SANTE Le syndicat national des gynécologues et obstétriciens de France a publié sur sa page Facebook le témoignage d'un médecin expliquant pourquoi l'arrêt de travail ne devrait pas être systématique pour les femmes dont l'IVG médicamenteuses se déroulerait sans souci...

W.P.

— 

Manifestation dans les rues de Lyon contre la mise en danger du droit a l'IVG.
Manifestation dans les rues de Lyon contre la mise en danger du droit a l'IVG. — FAYOLLE PASCAL/SIPA

Depuis le 5 juin dernier, les sages-femmes ont été autorisées, par décret, à réaliser des interruptions volontaires de grossesse (IVG) médicamenteuses. La nouvelle n’a pas forcément été accueillie avec optimisme par le Syndicat national des gynécologues et obstétriciens de France (Syngof), qui ne s’attendait sans doute pas à déclencher une vive polémique en publiant un communiqué sur le sujet. Mais ce n’est pas tout. Le syndicat a aussi publié sur sa page Facebook le témoignage de la docteure Elisabeth Paganelli, aux yeux de qui l’arrêt de travail ne devrait pas être systématique pour les femmes dont l’IVG « se passe bien. »

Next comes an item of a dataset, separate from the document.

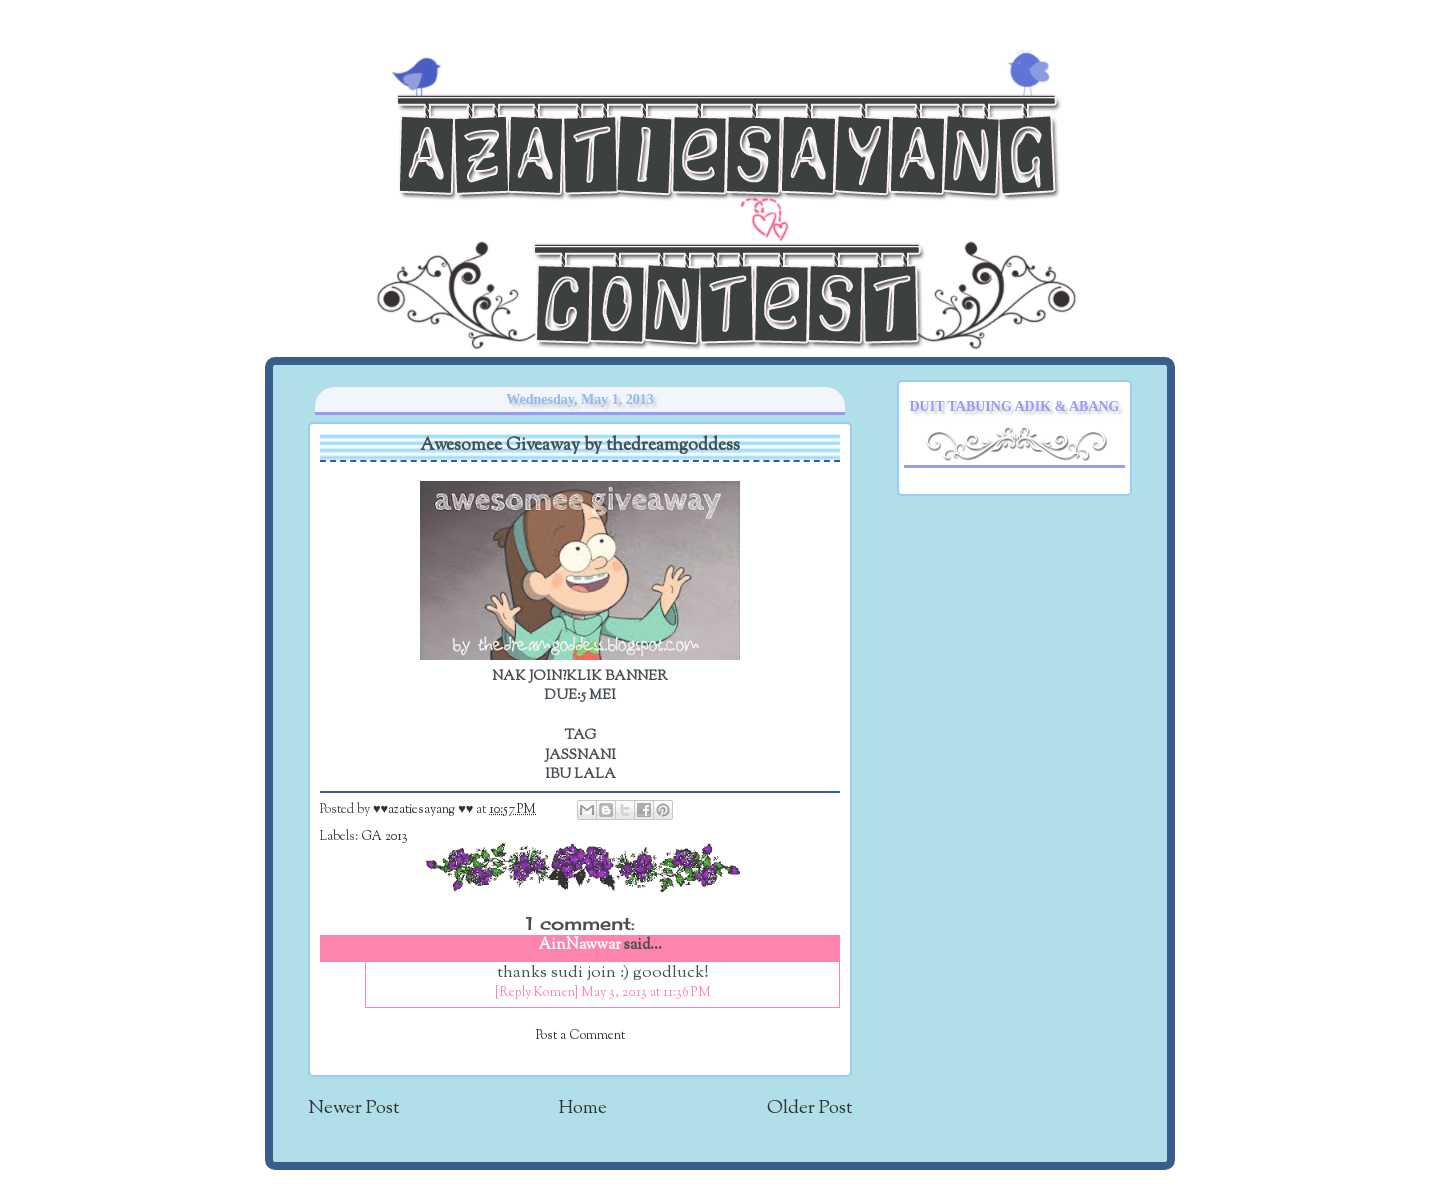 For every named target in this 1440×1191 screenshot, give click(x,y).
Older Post (809, 1108)
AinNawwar (580, 945)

L’argument ultime de la gynécologue : l’égalité entre hommes et femmes au travail. "Si on considère que la femme est l’égale de l’homme au sein du travail et qu’elle puisse enfin être payée comme l’homme et avec égalité, il faut que les professionnels de santé évitent les arrêts de travail injustifiés à leurs patientes", écrit-elle notamment. Cette phrase, notamment, a suscité l’ire des internautes sur Twitter et Facebook.

« Un arrêt de travail ne peut pas être décidé a priori »

 

Comme le rapporte Slate.fr, le pragmatisme froid d’Elisabeth Paganelli ne tenant pas compte de l’état de santé des patientes a déplu à beaucoup de monde, dont le docteur et écrivain Martin Winckler, qui s’est lancé dans un pamphlet en réponse du post Facebook du Syngof.

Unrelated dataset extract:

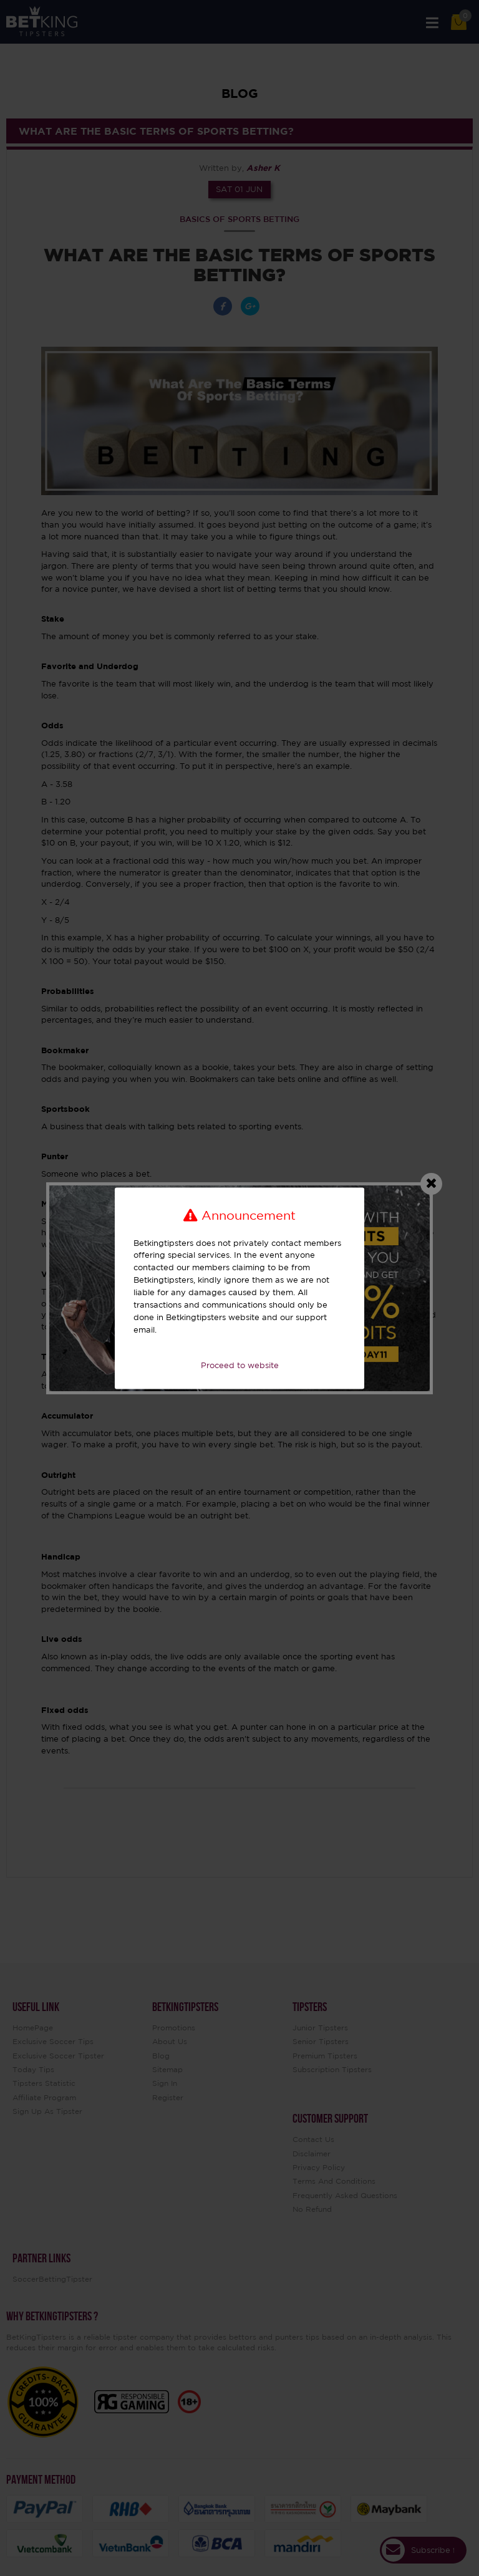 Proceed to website (240, 1366)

« Ce que vous écrivez ici montre que beaucoup de gynécologues français.e.s n’ont pas pour mission de soigner ou d’assister les femmes, mais d’appliquer des valeurs et des normes qui n’ont rien à voir avec la vie et les besoins des citoyen.ne.s. Un arrêt de travail ne peut pas être décidé a priori. C’est la femme qui sait en quoi une IVG perturbe ou non sa vie, et c’est à elle de dire ce qui rendra les choses confortables. »

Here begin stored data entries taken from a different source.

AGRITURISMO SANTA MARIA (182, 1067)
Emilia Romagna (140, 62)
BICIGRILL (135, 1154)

Et ce n’est pas fini. « Ce qu’on accorde aux hommes qui ont un lumbago ou une colique néphrétique (de dire s’ils se sentent capables ou non de retourner au boulot), les femmes y ont droit elles aussi. Et ce n’est pas aux médecins de définir a priori ce qu’un arrêt de travail pour IVG doit être. Sauf s’ils se considèrent d’abord comme des flics ou des juges, et non comme des soignants. Votre position sur le sujet n’est pas seulement dénuée d’empathie, elle est aussi profondément réactionnaire. Félicitations », termine Martin Winckler.